Had England regarded Brook as a realistic possibility in their 2023 World Cup squad by last summer, the obvious thing to do would have been to play him in the series against India and South Africa. However, Eoin Morgan’s retirement firmly cemented Jos Buttler at No.5, with Livingstone brought in as the lower-order hitter. Brook wasn’t what they were looking for at the time, pre-Stokes’ retirement.

But with the focus still on the T20 side in the build-up to the World Cup, Brook was given his shot at a place in Australia on England’s seven-match accelerated selection series in Pakistan. That he grabbed that opportunity with both hands and forced his way into the T20I side is also a factor in his ODI fortunes.

Having played in the T20 World Cup and been picked for the Test matches in Pakistan, he didn’t feature in the ODI series in Australia in the middle. Malan made a poignant hundred in the first game.

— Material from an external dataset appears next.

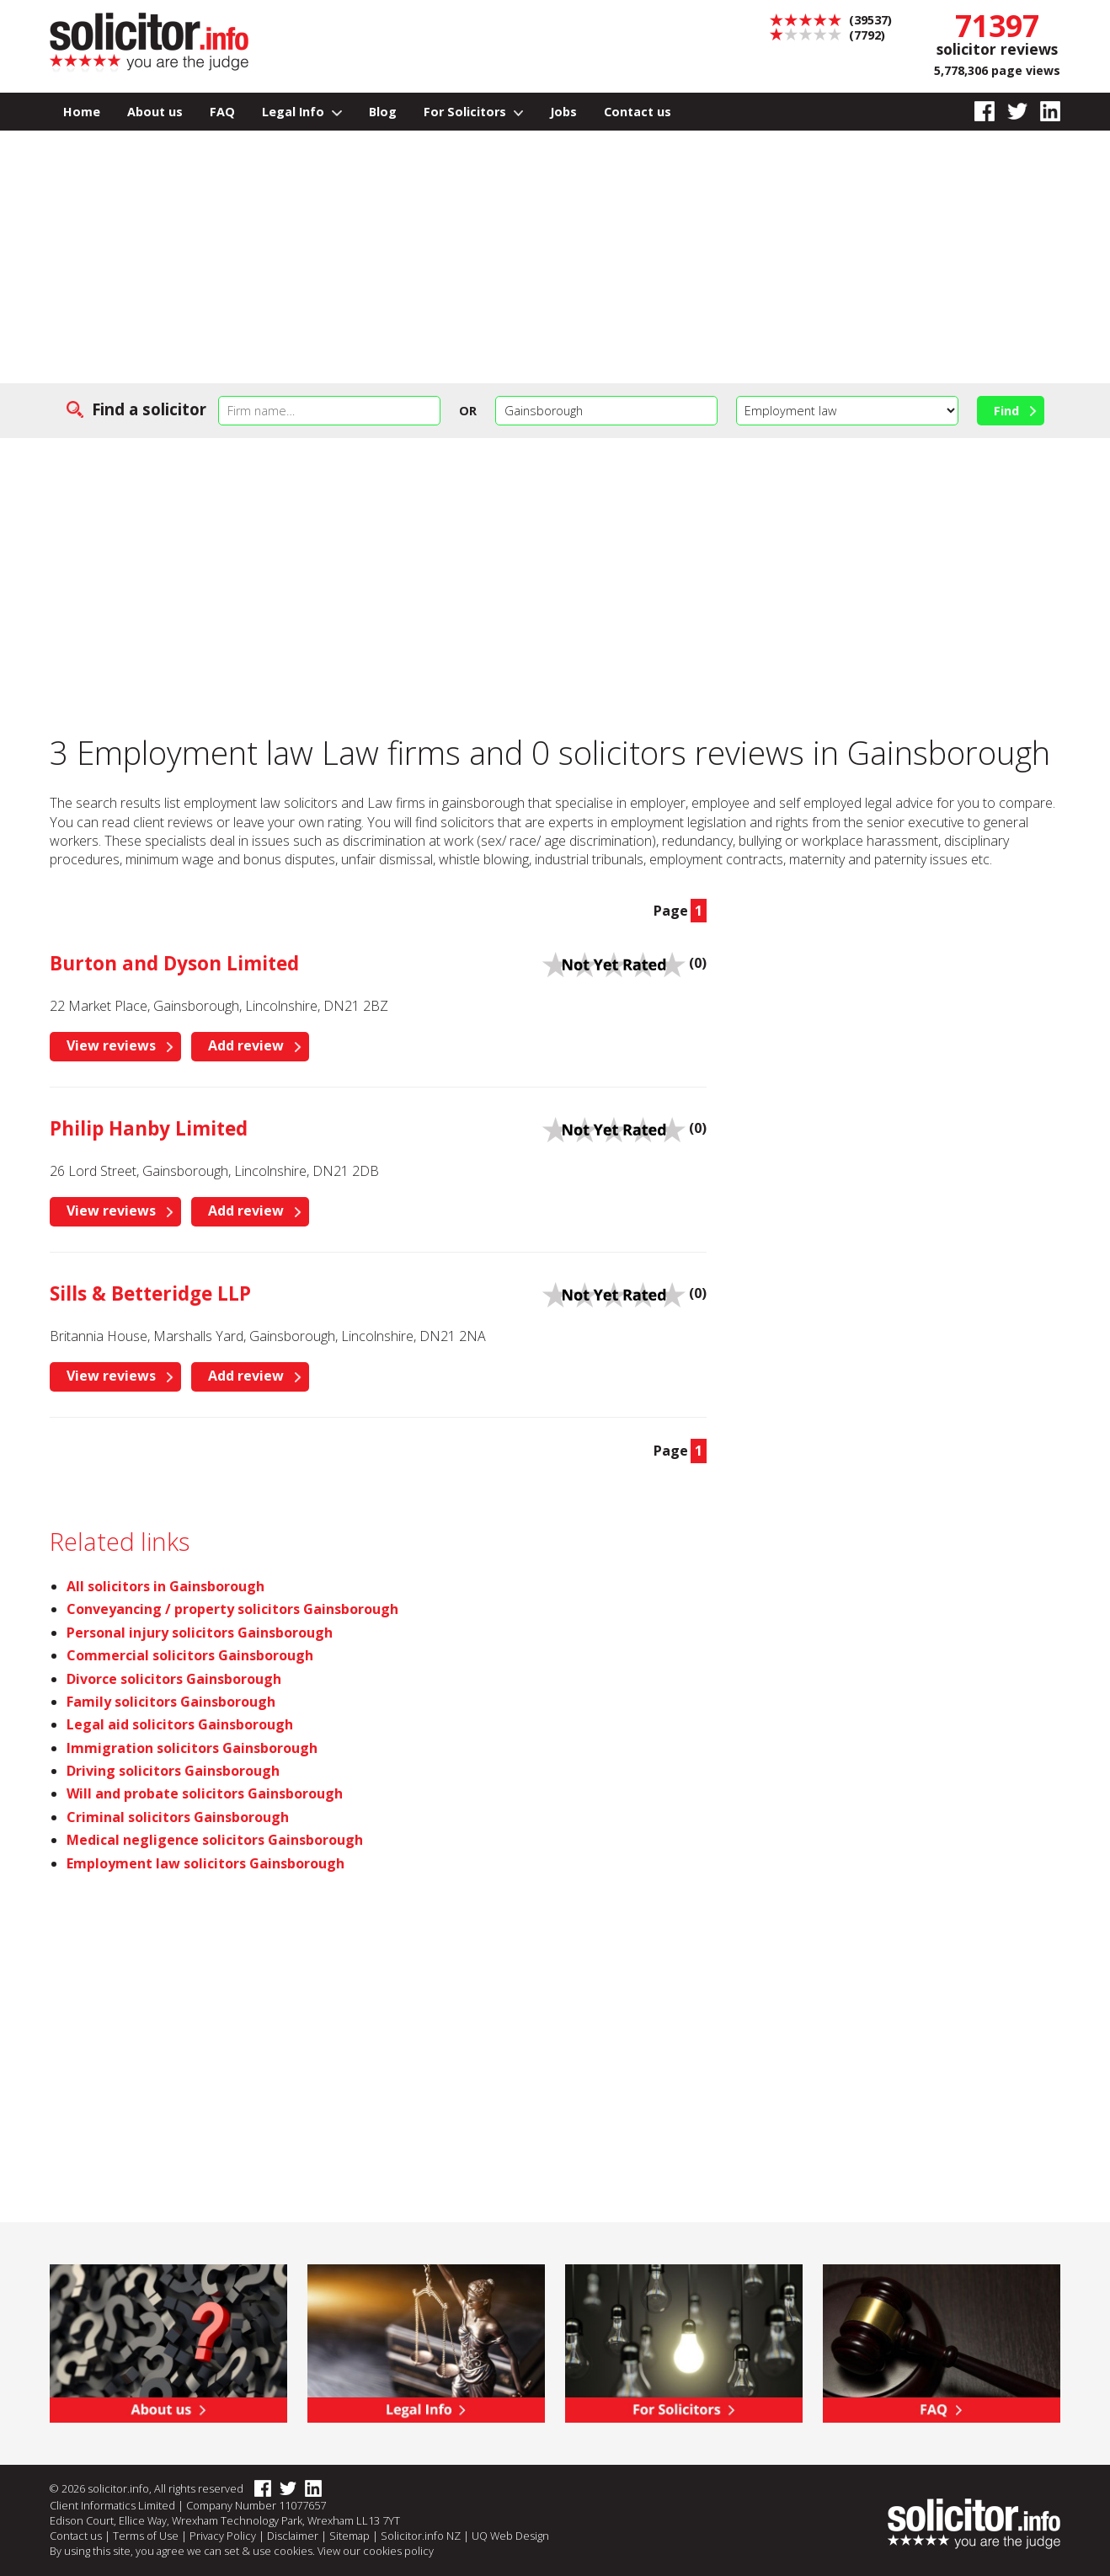  What do you see at coordinates (173, 1770) in the screenshot?
I see `Driving solicitors Gainsborough` at bounding box center [173, 1770].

Branded rightfully as an all-format player, despite having only played two out of the three internationally by this January, Brook finally made his ODI debut in South Africa, in a series shoved into the schedule before the Tests in New Zealand. Forget the two single-digit scores, the 80 in his second innings was of as higher calibre as Brook had already produced in T20s and Tests. All-format player confirmed.

But his centrality to the Test side meant he then didn’t play the next round of ODIs in Bangladesh – in which Malan made another century – and his omission from England’s World Cup squad means he won’t be given the opportunity to reaffirm his credentials against New Zealand before the competition.

Looking back, his absence from the home India and South Africa series last summer was crucial, as was Malan taking his chances to make as strong a case for World Cup selection as he could. Brook has the star power, but Malan has the stats. And Stokes’ unretirement was the nail in the coffin.

England have selected on the basis of what their World Cup players have done, rather than what Brook is capable of.